Görüntülediğiniz mahkeme kararı henüz kesinleşmemiştir. Yararlı olması amacıyla eklenmiştir.
T.C.
İSTANBUL
14. ASLİYE TİCARET MAHKEMESİ
ESAS NO: 2019/393 Esas
KARAR NO: 2020/371
DAVA: İtirazın İptali (Ticari Satımdan Kaynaklanan)
DAVA TARİHİ: 04/07/2019
KARAR TARİHİ: 06/07/2020
Mahkememizde görülmekte olan davaTuru davasının yapılan açık yargılaması sonunda,
GEREĞİ DÜŞÜNÜLDÜ:
İDDİA
Davacı vekilinin Mahkememize tevzi edilen dava dilekçesinde özetle; davacının meyve-sebze satışı yapıldığını, davalının ise kafe-restoran işletmeciliği yaptığını, davalı şirketin siparişleri doğrultusunda sipariş edilen malların fatura karşılığında teslim ettiğini, 17/12/2018 tarihinde 2.000,00 TL ve 22/02/2019 tarihinde 5.000,00 TL olarak yaptığı ödemeler haricinde teslim aldığı mallara ilişkin faturaları ödemekten imtina ettiğini, faturalardan kaynakla alacakları için …. İcra Müdürlüğünün … esas sayılı dosyası ile takip başlatıldığını, davalının 03/05/2019 tarihinde takibe ve … İcra Müdürlüklerinin yetkisine itiraz ettiğini, arabulucuya gidildiğini, davalının arabuluculuk toplantısına gelmediğini, sürecin anlaşmazlık ile tamamlandığını, icra takibi yönünden dava da … icra müdürlüklerinin yetkili olduğunu, davacı şirketin alacağının faturalar ve ticari defter kayıtları ile sabit olduğunu, faturaların imza karşılığında teslim alındığını, fatura içeriğinde faturanın ödeme süresinin 7 gün olduğunun belirtilmiş olduğunu, her iki tarafında tacir olduğunu, imza karşılığında teslim edilmiş olan faturalar 7 gün içerisinde itiraz edilmediğinden kesinleştiğini, böylece ödenmeyen fatura alacağının 7. Gün sonunda muacceliyet kazandığını, davalının kötüniyetli olduğunu belirterek davanın kabülünü, takibe yapılan itirazın iptalini, takibin devamını, davalı şirketin %20’den az olmamak üzere icra inkar tazminatına hükmedilmesini, yargılama giderleri ve vekalet ücretinin karşı tarafa yükletilmesini talep etmiştir.
SAVUNMA
Davalı davaya cevap vermeyerek HMK 128 uyarınca tüm iddiaları inkar etmiş sayılmıştır.
DELİLLER
1-…. İcra Müdürlüğünün … esas sayılı dosyası
2-Davacının ticari defter ve kayıtları
3-Bilirkişi raporu
4-Davacı vekilinin beyan ve dilekçeleri
DELİLLERİN DEĞERLENDİRMESİ GEREKÇE
Dava, faturadan kaynaklanan alacağın tahsiline yönelik icra takibine yapılan itirazın iptali istemine ilişkindir.
Vergi Usul Kanunu hükümlerine göre fatura emtia veya yapılan iş karşılığında müşterinin borçlandığı meblağı göstermek üzere emtiayı satan veya işi yapan tüccar tarafından müşteriye verilen ticari vesikadır (229. md.).

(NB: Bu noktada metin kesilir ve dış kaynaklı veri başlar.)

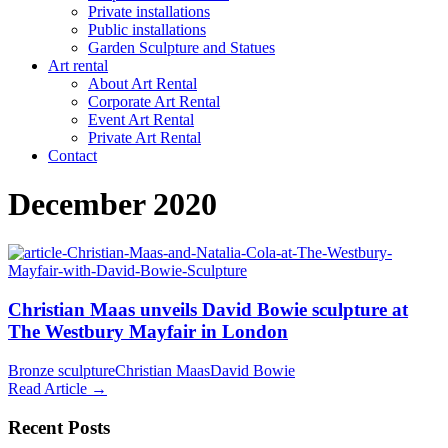
Private installations
Public installations
Garden Sculpture and Statues
Art rental
About Art Rental
Corporate Art Rental
Event Art Rental
Private Art Rental
Contact
December 2020
Christian Maas unveils David Bowie sculpture at
The Westbury Mayfair in London
Bronze sculpture
Christian Maas
David Bowie
Read Article →
Recent Posts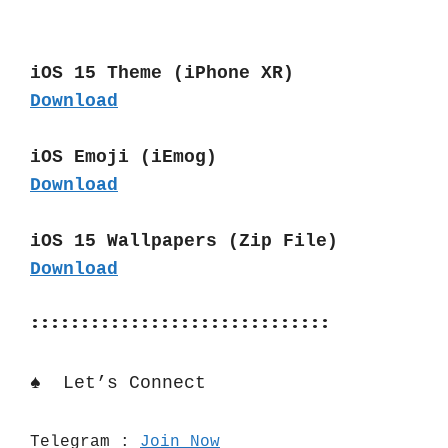
iOS 15 Theme (iPhone XR)
Download
iOS Emoji (iEmog)
Download
iOS 15 Wallpapers (Zip File)
Download
::::::::::::::::::::::::::::::
♠️  Let’s Connect 
Telegram : 
Join Now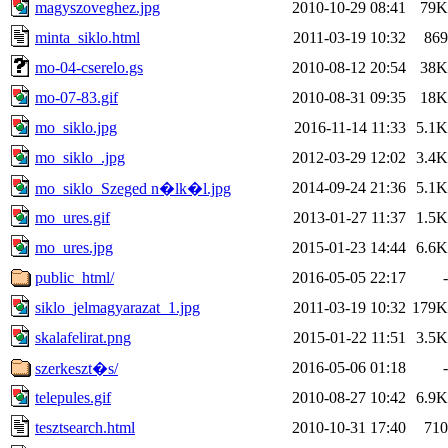
magyszoveghez.jpg
2010-10-29 08:41
79K
minta_siklo.html
2011-03-19 10:32
869
mo-04-cserelo.gs
2010-08-12 20:54
38K
mo-07-83.gif
2010-08-31 09:35
18K
mo_siklo.jpg
2016-11-14 11:33
5.1K
mo_siklo_.jpg
2012-03-29 12:02
3.4K
2014-09-24 21:36
5.1K
mo_siklo_Szeged n�lk�l.jpg
mo_ures.gif
2013-01-27 11:37
1.5K
mo_ures.jpg
2015-01-23 14:44
6.6K
public_html/
2016-05-05 22:17
-
siklo_jelmagyarazat_1.jpg
2011-03-19 10:32
179K
skalafelirat.png
2015-01-22 11:51
3.5K
2016-05-06 01:18
-
szerkeszt�s/
telepules.gif
2010-08-27 10:42
6.9K
tesztsearch.html
2010-10-31 17:40
710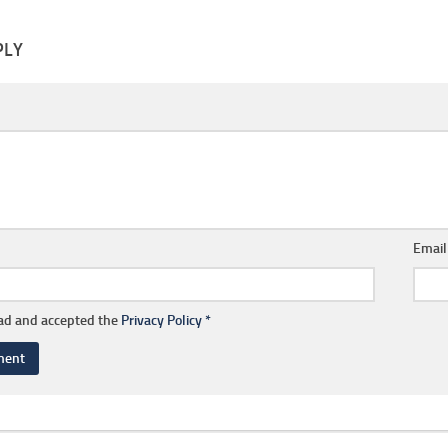
PLY
Emai
ead and accepted the
Privacy Policy
*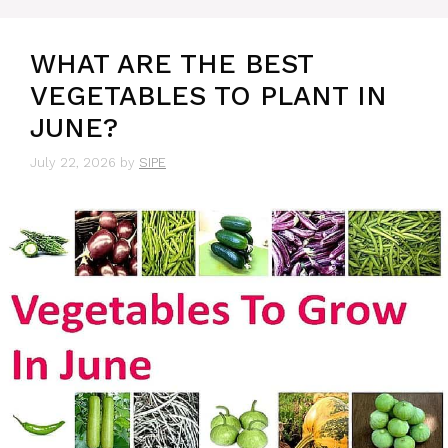
WHAT ARE THE BEST
VEGETABLES TO PLANT IN
JUNE?
July 22, 2026
by
SIPE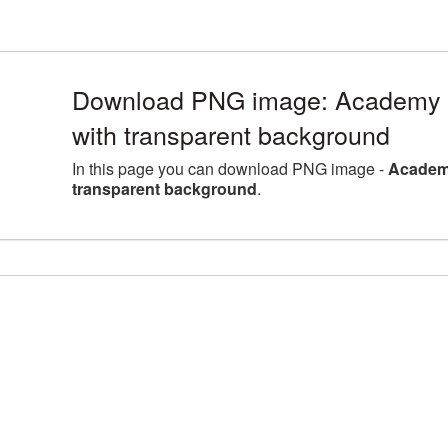
Download PNG image: Academy 
with transparent background
In this page you can download PNG image -
Academ
transparent background
.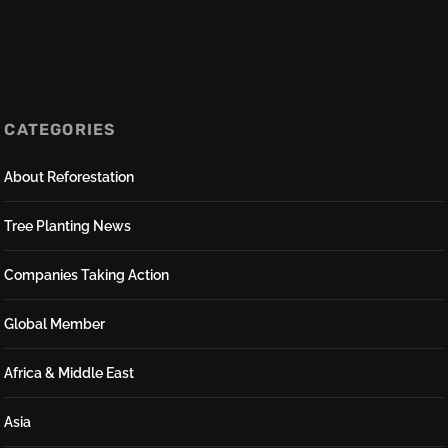
CATEGORIES
About Reforestation
Tree Planting News
Companies Taking Action
Global Member
Africa & Middle East
Asia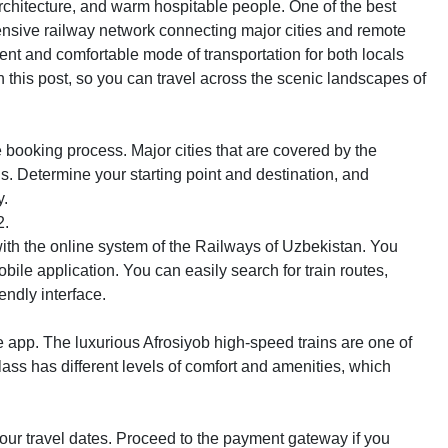
architecture, and warm hospitable people. One of the best
xtensive railway network connecting major cities and remote
ent and comfortable mode of transportation for both locals
n this post, so you can travel across the scenic landscapes of
he booking process. Major cities that are covered by the
 Determine your starting point and destination, and
y.
2.
ith the online system of the Railways of Uzbekistan. You
mobile application. You can easily search for train routes,
endly interface.
e app. The luxurious Afrosiyob high-speed trains are one of
ass has different levels of comfort and amenities, which
your travel dates. Proceed to the payment gateway if you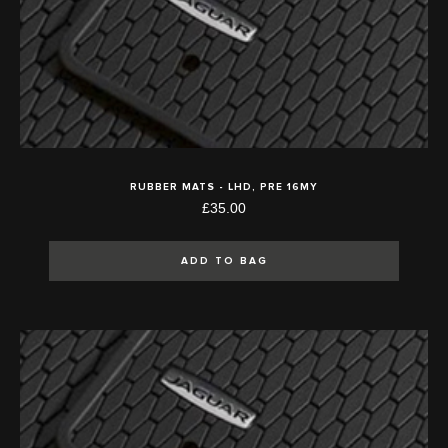
RUBBER MATS - LHD, PRE 16MY
£35.00
ADD TO BAG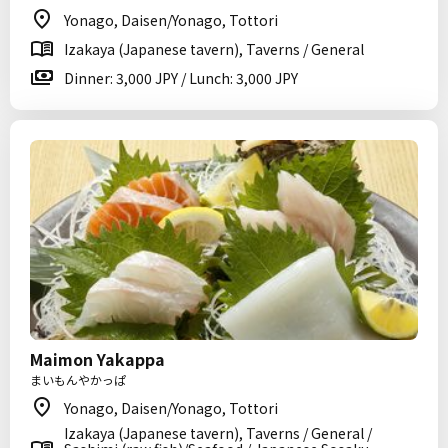
Yonago, Daisen/Yonago, Tottori
Izakaya (Japanese tavern), Taverns / General
Dinner: 3,000 JPY / Lunch: 3,000 JPY
Maimon Yakappa
まいもんやかっぱ
Yonago, Daisen/Yonago, Tottori
Izakaya (Japanese tavern), Taverns / General /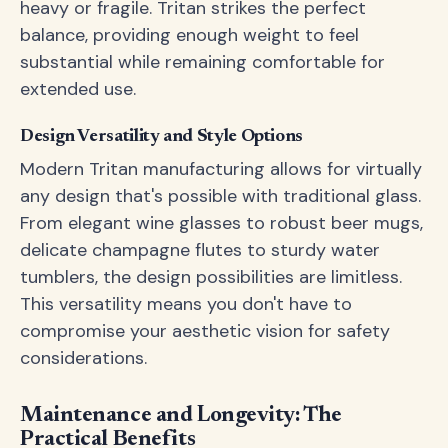
heavy or fragile. Tritan strikes the perfect
balance, providing enough weight to feel
substantial while remaining comfortable for
extended use.
Design Versatility and Style Options
Modern Tritan manufacturing allows for virtually
any design that's possible with traditional glass.
From elegant wine glasses to robust beer mugs,
delicate champagne flutes to sturdy water
tumblers, the design possibilities are limitless.
This versatility means you don't have to
compromise your aesthetic vision for safety
considerations.
Maintenance and Longevity: The
Practical Benefits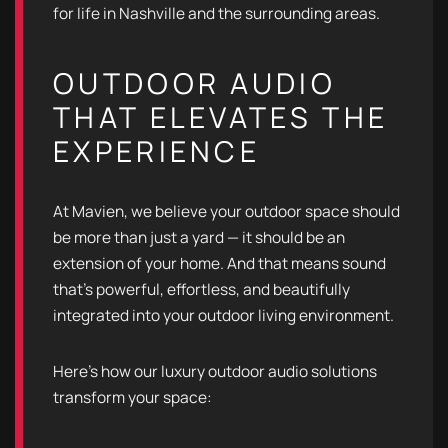
for life in Nashville and the surrounding areas.
OUTDOOR AUDIO
THAT ELEVATES THE
EXPERIENCE
At Mavien, we believe your outdoor space should
be more than just a yard — it should be an
extension of your home. And that means sound
that’s powerful, effortless, and beautifully
integrated into your outdoor living environment.
Here’s how our luxury outdoor audio solutions
transform your space: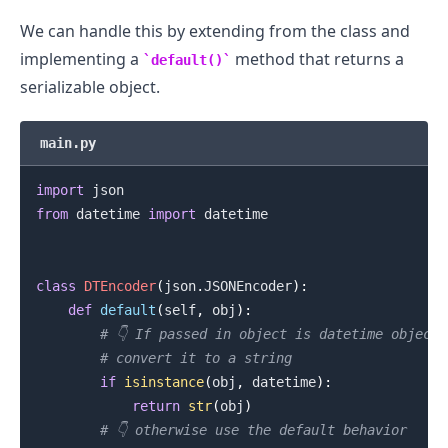
We can handle this by extending from the class and
implementing a
method that returns a
default()
serializable object.
main.py
import
from
 datetime 
import
 datetime

class
DTEncoder
(
json
.
JSONEncoder
)
:
def
default
(
self
,
 obj
)
:
# 👇️ If passed in object is datetime object
# convert it to a string
if
isinstance
(
obj
,
 datetime
)
:
return
str
(
obj
)
# 👇️ otherwise use the default behavior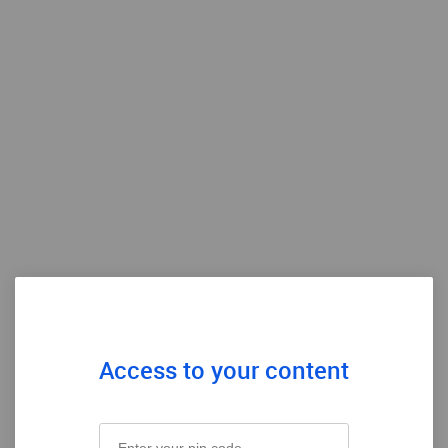
Access to your content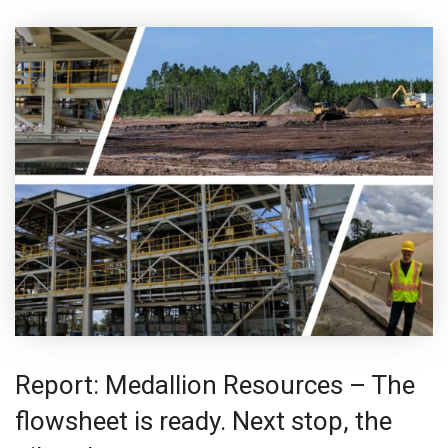
Report: Medallion Resources – The
flowsheet is ready. Next stop, the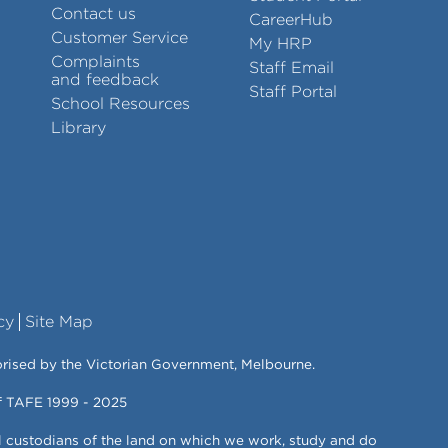
Contact us
CareerHub
Customer Service
My HRP
Complaints
Staff Email
and feedback
Staff Portal
School Resources
Library
cy
Site Map
orised by the Victorian Government, Melbourne.
of TAFE 1999 - 2025
l custodians of the land on which we work, study and do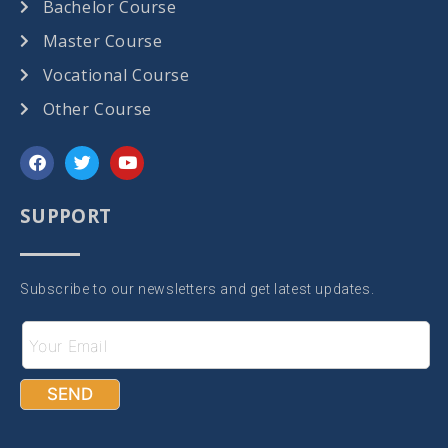
Bachelor Course
Master Course
Vocational Course
Other Course
SUPPORT
Subscribe to our newsletters and get latest updates.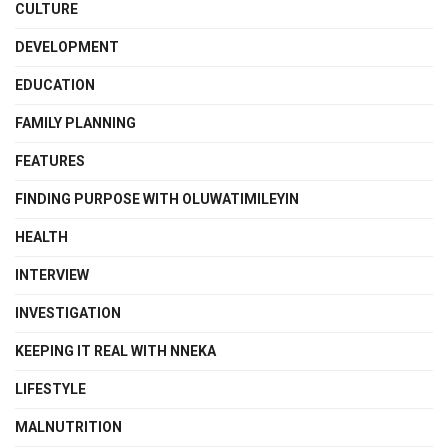
CULTURE
DEVELOPMENT
EDUCATION
FAMILY PLANNING
FEATURES
FINDING PURPOSE WITH OLUWATIMILEYIN
HEALTH
INTERVIEW
INVESTIGATION
KEEPING IT REAL WITH NNEKA
LIFESTYLE
MALNUTRITION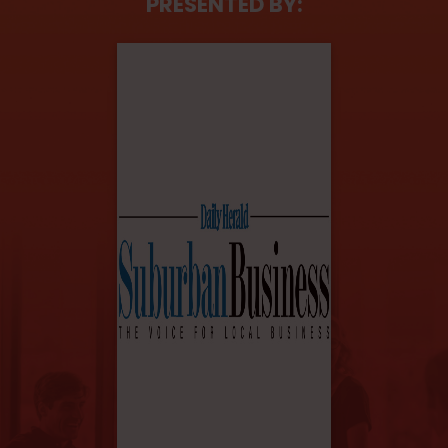
PRESENTED BY: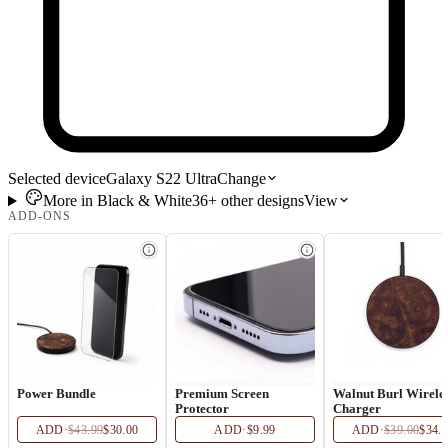
Selected device
Galaxy S22 Ultra
Change
More in
Black & White
36+
other
designs
View
ADD-ONS
Power Bundle
Premium Screen
Walnut Burl Wirele
Protector
Charger
ADD
·
$43.99
$30.00
ADD
·
$9.99
ADD
·
$39.00
$34.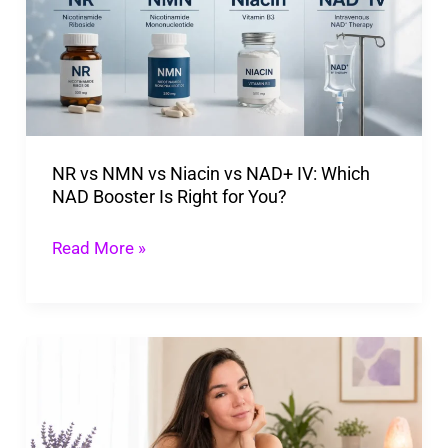
vs
Niacin
vs
NAD+
IV:
NR vs NMN vs Niacin vs NAD+ IV: Which
Which
NAD Booster Is Right for You?
NAD
Booster
Read More »
Is
Right
for
What
You?
Happens
When
NAD+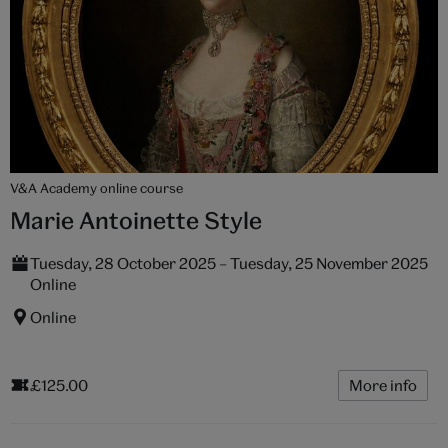
V&A Academy online course
Marie Antoinette Style
Tuesday, 28 October 2025 – Tuesday, 25 November 2025
Online
Online
£125.00
More info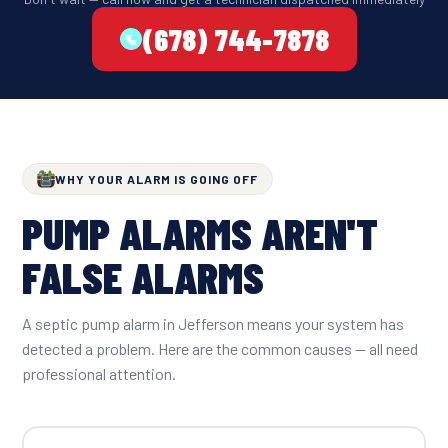
(678) 744-7878
WHY YOUR ALARM IS GOING OFF
PUMP ALARMS AREN'T
FALSE ALARMS
A septic pump alarm in Jefferson means your system has
detected a problem. Here are the common causes — all need
professional attention.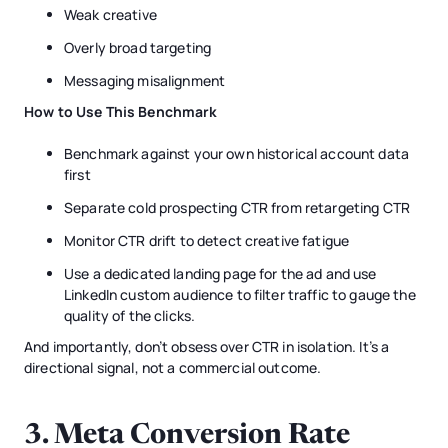
Weak creative
Overly broad targeting
Messaging misalignment
How to Use This Benchmark
Benchmark against your own historical account data
first
Separate cold prospecting CTR from retargeting CTR
Monitor CTR drift to detect creative fatigue
Use a dedicated landing page for the ad and use
LinkedIn custom audience to filter traffic to gauge the
quality of the clicks.
And importantly, don’t obsess over CTR in isolation. It’s a
directional signal, not a commercial outcome.
3. Meta Conversion Rate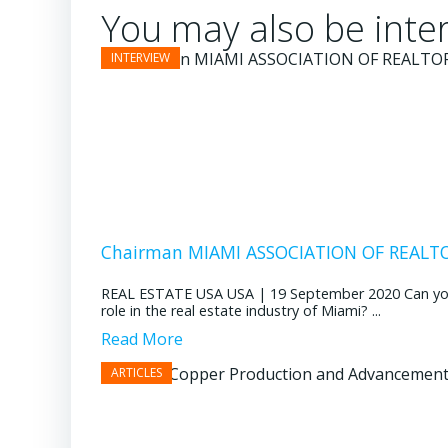
You may also be inter
Chairman MIAMI ASSOCIATION OF REALTOR
REAL ESTATE USA USA | 19 September 2020 Can you pl
role in the real estate industry of Miami? ...
Read More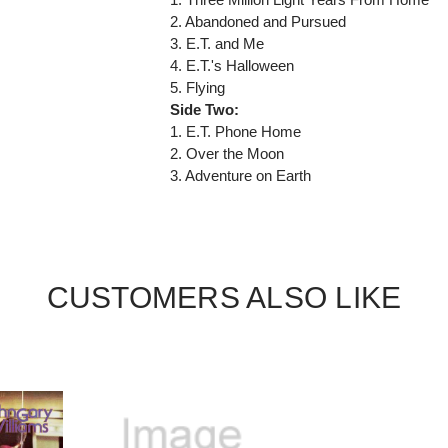
2. Abandoned and Pursued
3. E.T. and Me
4. E.T.'s Halloween
5. Flying
Side Two:
1. E.T. Phone Home
2. Over the Moon
3. Adventure on Earth
CUSTOMERS ALSO LIKE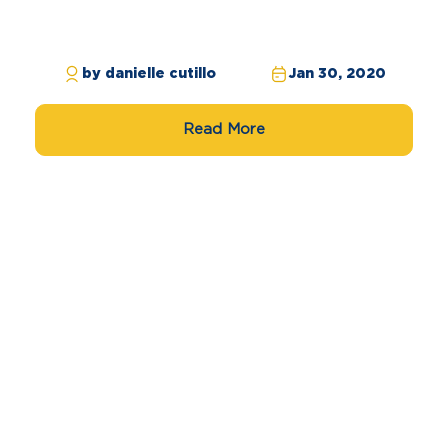
by danielle cutillo
Jan 30, 2020
Read More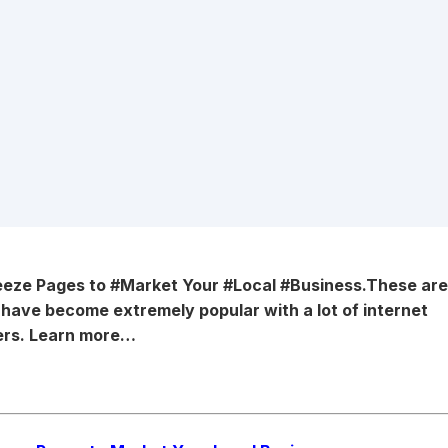
ueeze Pages
to #Market Your #Local #Business.
These ar
d have become
extremely popular with a lot of internet
rs. Learn more…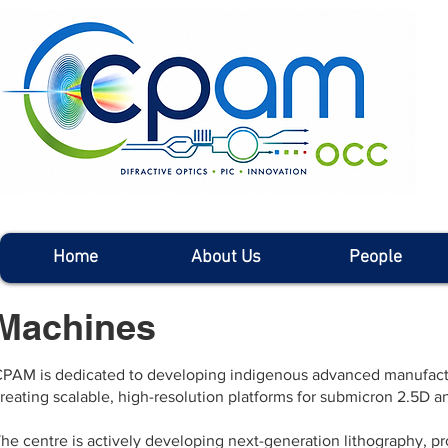
Home
About Us
People
Machines
PAM is dedicated to developing indigenous advanced manufactur
reating scalable, high-resolution platforms for submicron 2.5D 
he centre is actively developing next-generation lithography, pr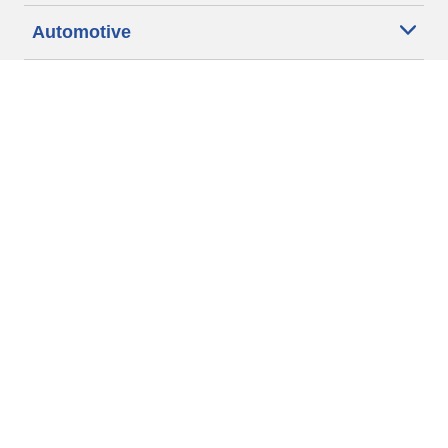
Automotive
Motorcycle
Bicycle
Find Tires by Vehicle Type
Automotive Support
Motorcycle Support
Bicycle Support
Car Tires Tips and Advice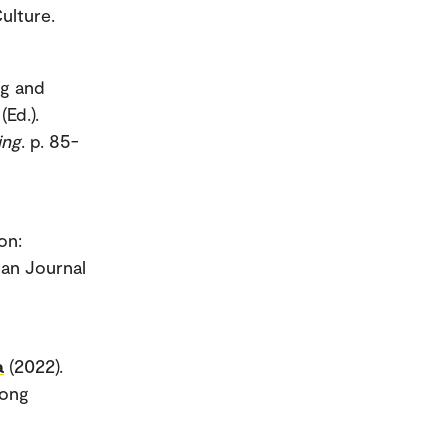
ulture.
ng and
Ed.).
ing
. p. 85-
on:
an Journal
a
(2022).
mong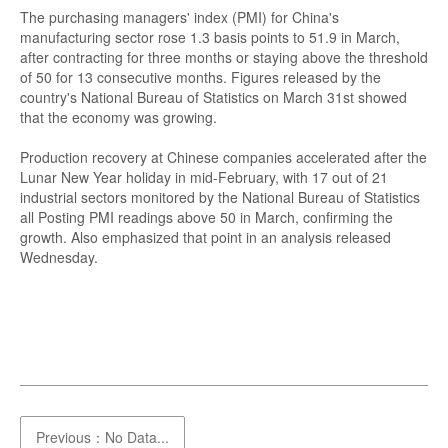
The purchasing managers' index (PMI) for China's
manufacturing sector rose 1.3 basis points to 51.9 in March,
after contracting for three months or staying above the threshold
of 50 for 13 consecutive months. Figures released by the
country's National Bureau of Statistics on March 31st showed
that the economy was growing.
Production recovery at Chinese companies accelerated after the
Lunar New Year holiday in mid-February, with 17 out of 21
industrial sectors monitored by the National Bureau of Statistics
all Posting PMI readings above 50 in March, confirming the
growth. Also emphasized that point in an analysis released
Wednesday.
Previous：No Data...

Fatura malın teslimi veya hizmetin yapıldığı tarihten itibaren azami “yedi gün” içinde düzenlenir. Bu süre içerisinde düzenlenmeyen faturalar hiç düzenlenmemiş sayılır (231/5. md.). 6102 sayılı TTK’da da fatura konusunda hükümler vardır. Ticari işletmesi bağlamında bir mal satmış, üretmiş, bir iş görmüş veya bir menfaat sağlamış olan tacirden, diğer taraf, kendisine bir fatura verilmesini ve bedeli ödenmiş ise bunun da faturada gösterilmesini isteyebilir.” (6102 Sayılı TTK 21/1) Bir fatura alan kişi aldığı tarihten itibaren sekiz gün içinde, faturanın içeriği hakkında bir itirazda bulunmamışsa bu içeriği kabul etmiş sayılır (6102 Sayılı TTK 21/2).
Faturanın delil olması ile ticari defterlerin delil olması birbirinden farklıdır. 6102 sayılı TTK’nın 21/2. maddeye göre faturaya itiraz edilmemiş ise içeriği kesinleşir ise de akdî ilişkinin yazılı delillerle ispatı gerekir. Fatura ticari defterlere kayıt edilmiş ise artık faturanın delil olmasıyla ilgili bu maddeye değil ticari defterlerin delil olmasıyla ilgili TTK’nın 222. maddeye bakmak gerekir. Bu nedenle ticari defterlere kaydedilmiş fatura akdi ilişkinin varlığını da kanıtlar. Faturayı teslim aldıktan sonra süresi içinde itiraz ve iade etmeyerek ticari defterlerine kaydeden kimse, bu faturanın mal veya hizmet aldığı için geçerli bir sözleşme ilişkisine göre düzenlendiğini kabul etmiş sayılır ve fatura nedeniyle mal veya hizmet almadığını, bu faturadan dolayı borçlu olmadığını yazılı veya kesin delillerle ispatlaması gerekir.
Faturanın onu teslim alan kişiyi borç altına sokabilmesi için taraflar arasında borç doğurucu bir ilişkinin varlığı ve faturanın da bu ilişki nedeniyle düzenlenmiş olması gerekir. Borç münasebeti olmaksızın düzenlenen ve muhatap tarafından her nasılsa teslim alınan faturaya sekiz günde itiraz edilmemiş olması onu borç altına sokmaz. Ancak TTK 21/2 maddesi uyarınca , faturalara 8 gün içerisinde itiraz edilmediği takdirde faturadaki gösterilen bu bedeli kabul edilmiş sayılır.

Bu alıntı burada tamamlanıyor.